Bachkantaten in der Predigerkirche
 
   
   

"Die Obrigkeit ist Gottes Gabe, ja selber Gottes Ebenbild" -
Bachs Ratswechselkantaten BWV 119 und 120

Für Johann Sebastian Bach, der ein gläubiger Lutheraner und Untertan zahlreicher Herrschaften war, gehörte die Vorstellung einer gerechten und gottgefälligen Obrigkeit zu den unhinterfragbaren Grundlagen seines Lebens und Denkens. Daß der im Umgang mit Amtleuten, Konsistorien, Fürsten und Königen erfahrene Musiker in der Lage war, seine Interessen auch höheren Orts beharrlich zu vertreten, hat er im Laufe seines Berufslebens häufig unter Beweis gestellt. Trotz mancher aktenkundig gewordener Auseinandersetzungen war Bach jedoch kein aufsässiger Querulant. Was immer er von einer wahrhaft "musikergebenen Obrigkeit" erwartet haben mag - das von ihm eingeforderte Recht bemaß sich stets am Herkommen und den Schranken seines Standes. Bachs mit französischen und lateinischen Versatzstücken gespickte Bittschreiben und Eingaben sind von einer ausgeprägten Beflissenheit, die nur übertrieben finden kann, wer die Autoritätsverhältnisse des barocken Obrigkeitsstaates aus dem Blickwinkel eines romantisch-freien, dafür jedoch oft brotlosen Künstlers betrachtet.

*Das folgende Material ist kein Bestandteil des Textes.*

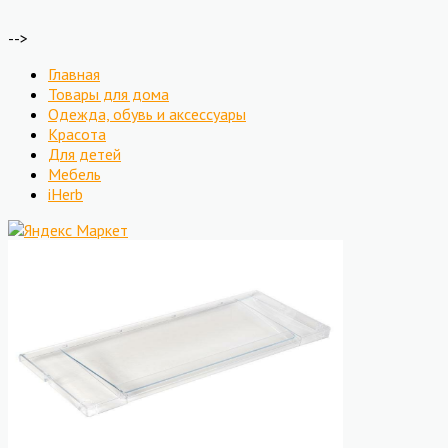
-->
Главная
Товары для дома
Одежда, обувь и аксессуары
Красота
Для детей
Мебель
iHerb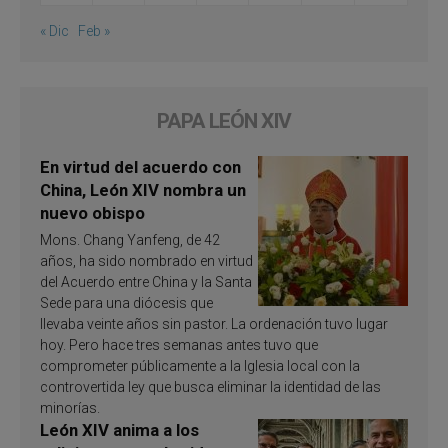
« Dic
Feb »
PAPA LEÓN XIV
En virtud del acuerdo con
China, León XIV nombra un
nuevo obispo
Mons. Chang Yanfeng, de 42
años, ha sido nombrado en virtud
del Acuerdo entre China y la Santa
Sede para una diócesis que
llevaba veinte años sin pastor. La ordenación tuvo lugar
hoy. Pero hace tres semanas antes tuvo que
comprometer públicamente a la Iglesia local con la
controvertida ley que busca eliminar la identidad de las
minorías.
León XIV anima a los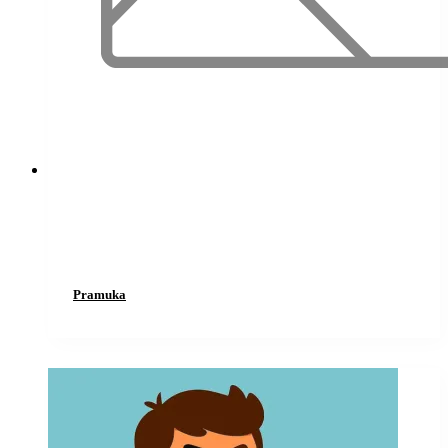
Pramuka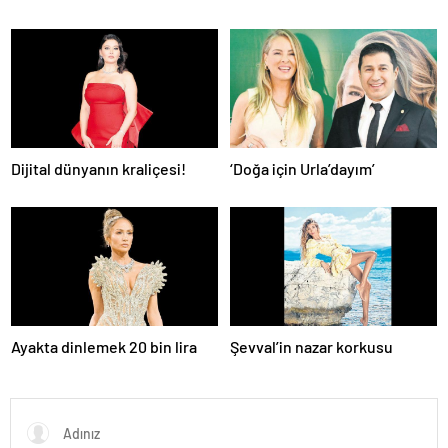
Dijital dünyanın kraliçesi!
‘Doğa için Urla’dayım’
Ayakta dinlemek 20 bin lira
Şevval’in nazar korkusu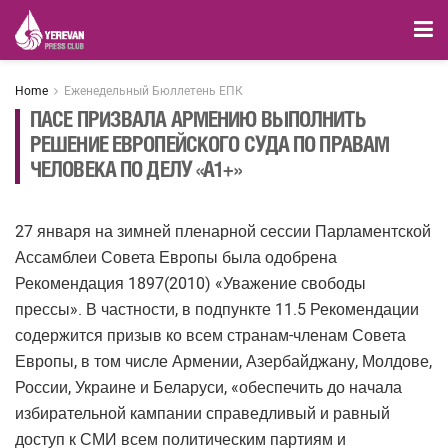
Home
Еженедельный Бюллетень ЕПК
ПАСЕ ПРИЗВАЛА АРМЕНИЮ ВЫПОЛНИТЬ
РЕШЕНИЕ ЕВРОПЕЙСКОГО СУДА ПО ПРАВАМ
ЧЕЛОВЕКА ПО ДЕЛУ «А1+»
27 января на зимней пленарной сессии Парламентской
Ассамблеи Совета Европы была одобрена
Рекомендация 1897(2010) «Уважение свободы
прессы». В частности, в подпункте 11.5 Рекомендации
содержится призыв ко всем странам-членам Совета
Европы, в том числе Армении, Азербайджану, Молдове,
России, Украине и Беларуси, «обеспечить до начала
избирательной кампании справедливый и равный
доступ к СМИ всем политическим партиям и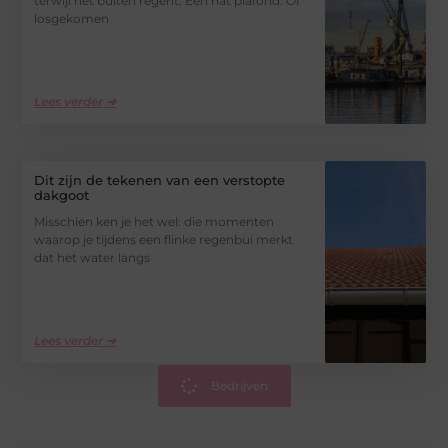
terwijl het buiten regent. Een nat plafond. Of
losgekomen
Lees verder ➜
Dit zijn de tekenen van een verstopte
dakgoot
Misschien ken je het wel: die momenten
waarop je tijdens een flinke regenbui merkt
dat het water langs
Lees verder ➜
Bedrijven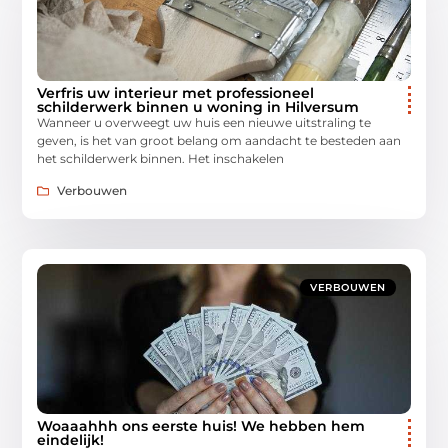
Verfris uw interieur met professioneel
schilderwerk binnen u woning in Hilversum
Wanneer u overweegt uw huis een nieuwe uitstraling te
geven, is het van groot belang om aandacht te besteden aan
het schilderwerk binnen. Het inschakelen
Verbouwen
VERBOUWEN
Woaaahhh ons eerste huis! We hebben hem
eindelijk!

Eine Besonderheit der Verfassungsordnung des Alten Reiches war die starke Stellung unabhängiger Städte, die im Reichtag neben geistlichen und weltlichen Fürsten eine eigene Kurie bildeten. Vor allem die politisch auf den Kaiserhof ausgerichteten Freien Reichsstädte kultivierten eine eigene Repräsentationskultur, die ihre im 18. Jahrhundert eingetretene faktische Mindermacht durch die Betonung ihrer unabhängigen Regierungstradition kompensierte und dafür auch musikalisch alle Attribute einer souveränen und von Gott verliehenen Herrschaft in Anspruch nahm. Gegenüber dem schmeichlerischen Ton fürstlicher Huldigungsmusiken wird in den Libretti solcher kommunaler Staatsmusiken häufiger von den friedensstiftenden Wirkungen der Obrigkeit und damit vom "Gemeinen Besten" her argumentiert. Die Berufung auf den göttlichen Ursprung jedweder Herrschaft konnte die Verwurzelung des Stadtregimentes in der Schwurgemeinschaft gleichberechtigter Bürger nicht vergessen machen - weniger die Person als das Amt standen im Mittelpunkt städtischer Regierungsapologetik.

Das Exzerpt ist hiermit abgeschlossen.